- _Supplied data_:
<<<<

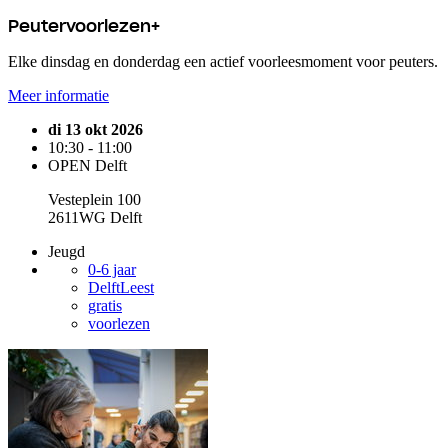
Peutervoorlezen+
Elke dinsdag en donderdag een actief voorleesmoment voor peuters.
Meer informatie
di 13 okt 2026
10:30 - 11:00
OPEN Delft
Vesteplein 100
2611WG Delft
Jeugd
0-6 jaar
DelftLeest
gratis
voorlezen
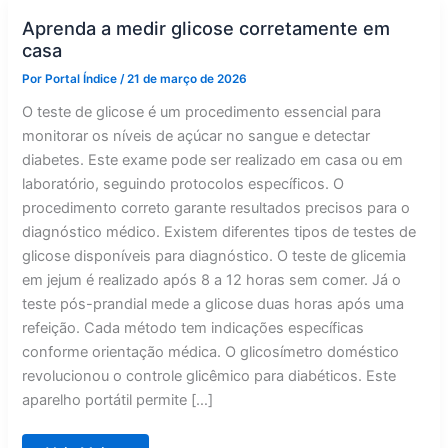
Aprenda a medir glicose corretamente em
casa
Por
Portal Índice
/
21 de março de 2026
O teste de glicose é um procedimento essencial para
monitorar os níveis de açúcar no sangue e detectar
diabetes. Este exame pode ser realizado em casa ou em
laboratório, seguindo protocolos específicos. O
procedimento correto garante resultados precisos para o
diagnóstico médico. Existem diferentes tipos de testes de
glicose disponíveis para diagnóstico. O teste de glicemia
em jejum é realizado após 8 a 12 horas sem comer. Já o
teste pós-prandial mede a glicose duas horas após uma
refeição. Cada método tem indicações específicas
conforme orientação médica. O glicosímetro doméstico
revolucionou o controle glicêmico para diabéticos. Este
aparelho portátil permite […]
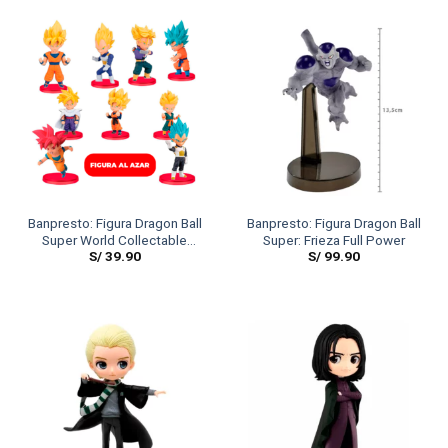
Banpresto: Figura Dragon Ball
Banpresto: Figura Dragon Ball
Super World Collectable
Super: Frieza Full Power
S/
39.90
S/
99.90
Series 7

>>>>
<<<<

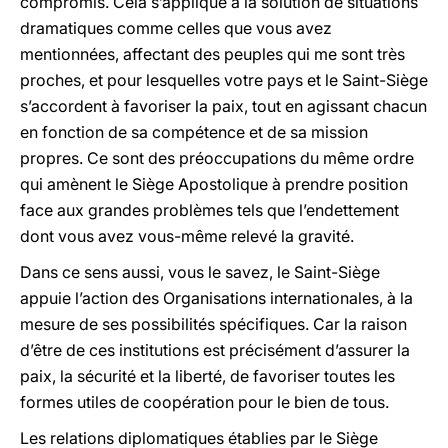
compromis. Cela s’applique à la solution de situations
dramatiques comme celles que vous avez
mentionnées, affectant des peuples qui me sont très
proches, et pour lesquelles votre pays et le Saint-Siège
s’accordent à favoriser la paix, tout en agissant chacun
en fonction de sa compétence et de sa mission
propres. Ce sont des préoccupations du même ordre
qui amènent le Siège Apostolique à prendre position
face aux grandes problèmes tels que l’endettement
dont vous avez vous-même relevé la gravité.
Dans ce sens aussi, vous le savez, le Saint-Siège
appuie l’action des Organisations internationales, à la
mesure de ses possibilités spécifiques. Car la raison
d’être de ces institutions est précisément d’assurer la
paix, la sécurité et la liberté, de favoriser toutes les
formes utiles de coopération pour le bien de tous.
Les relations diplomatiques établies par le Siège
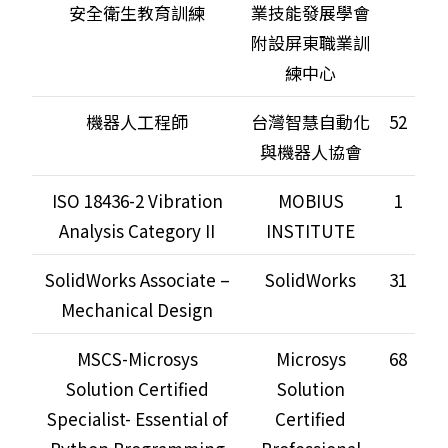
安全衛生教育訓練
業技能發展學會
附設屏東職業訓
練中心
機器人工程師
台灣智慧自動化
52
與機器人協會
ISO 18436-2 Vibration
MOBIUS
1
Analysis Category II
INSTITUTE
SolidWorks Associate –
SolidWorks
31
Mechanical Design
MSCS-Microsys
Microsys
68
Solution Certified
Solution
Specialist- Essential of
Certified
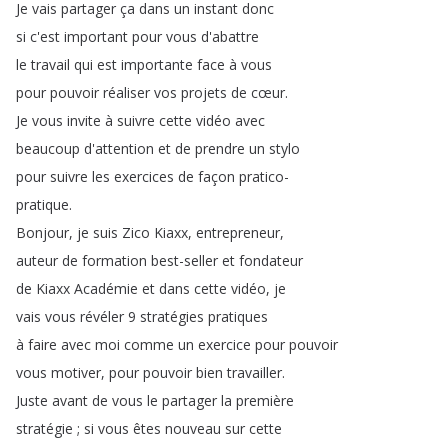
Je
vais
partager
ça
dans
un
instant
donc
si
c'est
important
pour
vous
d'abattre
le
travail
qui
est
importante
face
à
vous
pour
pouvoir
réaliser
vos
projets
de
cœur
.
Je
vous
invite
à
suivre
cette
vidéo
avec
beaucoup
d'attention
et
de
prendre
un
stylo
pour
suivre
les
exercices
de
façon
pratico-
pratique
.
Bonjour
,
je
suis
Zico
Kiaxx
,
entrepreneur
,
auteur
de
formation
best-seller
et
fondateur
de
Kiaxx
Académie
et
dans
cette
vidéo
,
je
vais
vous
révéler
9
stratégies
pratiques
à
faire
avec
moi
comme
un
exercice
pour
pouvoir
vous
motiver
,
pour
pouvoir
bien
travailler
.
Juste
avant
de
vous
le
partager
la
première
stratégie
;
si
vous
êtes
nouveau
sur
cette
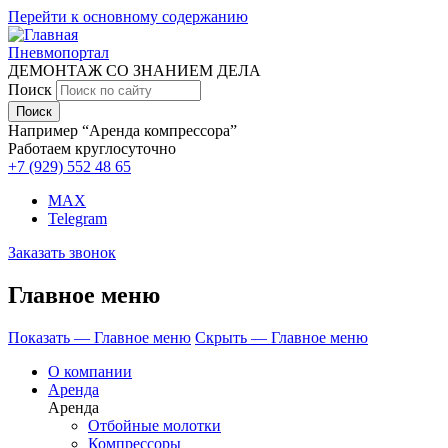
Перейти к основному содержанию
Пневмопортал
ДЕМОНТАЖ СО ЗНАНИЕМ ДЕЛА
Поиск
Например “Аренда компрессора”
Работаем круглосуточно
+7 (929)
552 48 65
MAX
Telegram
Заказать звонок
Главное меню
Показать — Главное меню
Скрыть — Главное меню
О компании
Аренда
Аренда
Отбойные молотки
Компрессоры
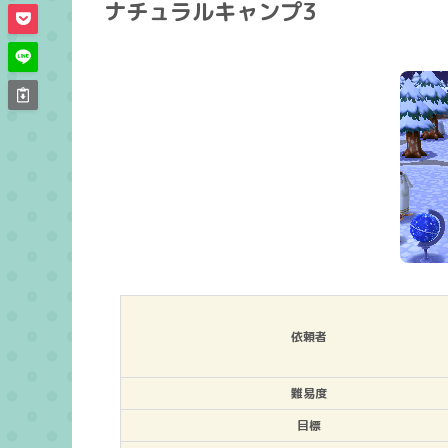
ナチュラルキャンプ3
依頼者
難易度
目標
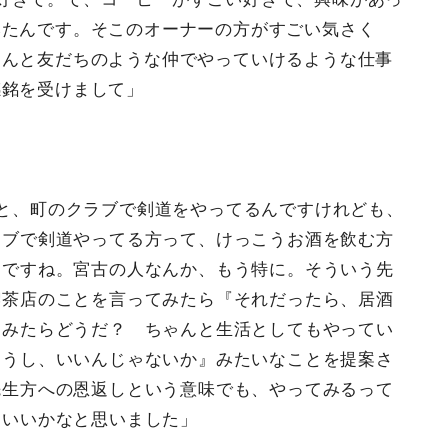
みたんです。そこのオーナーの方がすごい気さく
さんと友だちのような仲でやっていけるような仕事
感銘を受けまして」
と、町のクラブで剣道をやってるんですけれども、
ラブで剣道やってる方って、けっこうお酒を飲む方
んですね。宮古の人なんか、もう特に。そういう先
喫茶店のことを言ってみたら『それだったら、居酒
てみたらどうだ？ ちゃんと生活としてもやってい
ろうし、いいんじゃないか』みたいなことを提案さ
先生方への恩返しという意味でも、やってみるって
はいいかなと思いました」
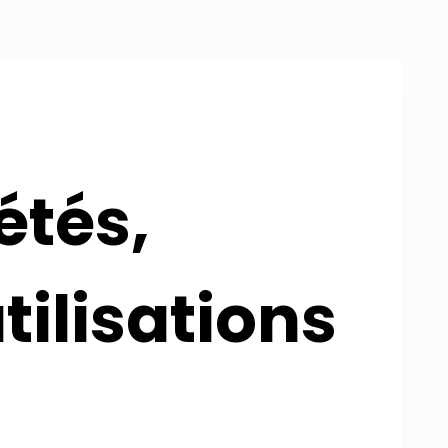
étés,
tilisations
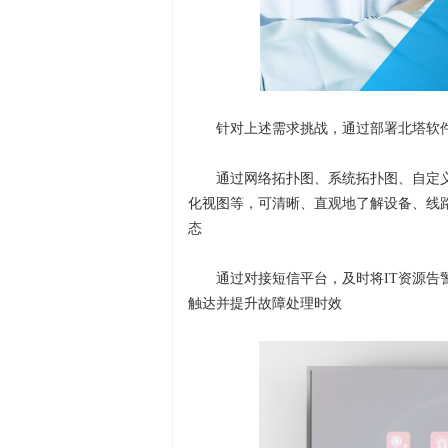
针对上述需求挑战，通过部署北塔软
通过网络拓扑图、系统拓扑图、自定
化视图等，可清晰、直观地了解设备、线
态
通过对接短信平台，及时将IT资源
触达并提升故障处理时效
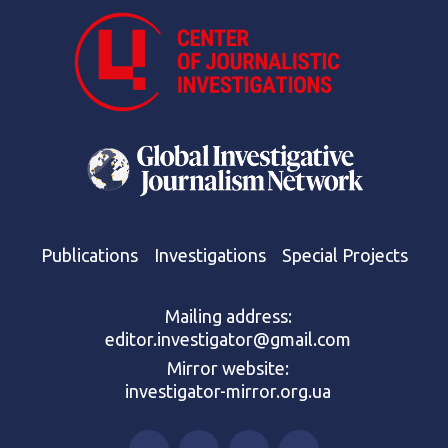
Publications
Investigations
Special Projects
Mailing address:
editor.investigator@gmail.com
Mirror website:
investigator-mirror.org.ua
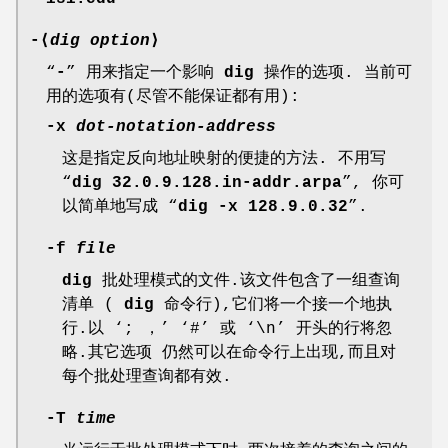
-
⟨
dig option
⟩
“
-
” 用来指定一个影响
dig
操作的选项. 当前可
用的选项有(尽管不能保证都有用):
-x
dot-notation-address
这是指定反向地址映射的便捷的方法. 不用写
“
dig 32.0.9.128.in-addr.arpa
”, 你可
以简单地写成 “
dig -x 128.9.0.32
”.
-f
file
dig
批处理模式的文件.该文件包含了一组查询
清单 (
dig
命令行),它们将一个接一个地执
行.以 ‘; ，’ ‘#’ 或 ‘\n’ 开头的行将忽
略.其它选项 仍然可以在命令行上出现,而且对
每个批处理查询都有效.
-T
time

>>>>

In the entries above, find each line that has the word "Siège". Copy it.

proches, et pour lesquelles votre pays et le Saint-Siège
qui amènent le Siège Apostolique à prendre position
Dans ce sens aussi, vous le savez, le Saint-Siège
Les relations diplomatiques établies par le Siège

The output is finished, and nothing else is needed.